§ Description of the task:
Images should be left out, and everything else in the listing reproduced exactly.

§ Task data:
- - - -

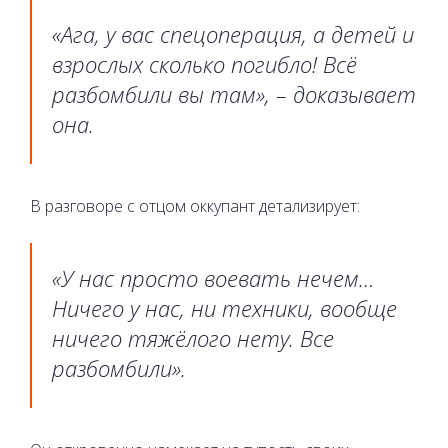
«Ага, у вас спецоперация, а детей и
взрослых сколько погибло! Всё
разбомбили вы там»
, – доказывает
она.
В разговоре с отцом оккупант детализирует:
«
У нас просто воевать нечем…
Ничего у нас, ни техники, вообще
ничего тяжёлого нету. Все
разбомбили
».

- - - -

§ Output for this exercise:
«Ага, у вас спецоперация, а детей и
взрослых сколько погибло! Всё
разбомбили вы там»
, – доказывает
она.
В разговоре с отцом оккупант детализирует:
«
У нас просто воевать нечем…
Ничего у нас, ни техники, вообще
ничего тяжёлого нету. Все
разбомбили
».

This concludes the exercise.